Work order: Each and every line of the data must appear exactly as given.

Provided records:
▼▼▼
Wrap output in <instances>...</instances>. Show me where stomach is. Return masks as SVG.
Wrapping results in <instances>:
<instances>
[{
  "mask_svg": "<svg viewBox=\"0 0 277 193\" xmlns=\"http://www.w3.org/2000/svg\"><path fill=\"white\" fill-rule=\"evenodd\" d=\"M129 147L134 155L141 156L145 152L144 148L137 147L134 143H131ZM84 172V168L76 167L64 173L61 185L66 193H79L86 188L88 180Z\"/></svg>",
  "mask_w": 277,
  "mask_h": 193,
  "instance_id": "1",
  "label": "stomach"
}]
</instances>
▲▲▲
Problem solution:
Wrap output in <instances>...</instances>. Show me where stomach is. Return masks as SVG.
Wrapping results in <instances>:
<instances>
[{
  "mask_svg": "<svg viewBox=\"0 0 277 193\" xmlns=\"http://www.w3.org/2000/svg\"><path fill=\"white\" fill-rule=\"evenodd\" d=\"M129 147L134 155L141 156L145 152L144 148L137 147L134 143H131ZM84 172V168L76 167L64 173L61 185L66 193H79L86 188L88 180Z\"/></svg>",
  "mask_w": 277,
  "mask_h": 193,
  "instance_id": "1",
  "label": "stomach"
}]
</instances>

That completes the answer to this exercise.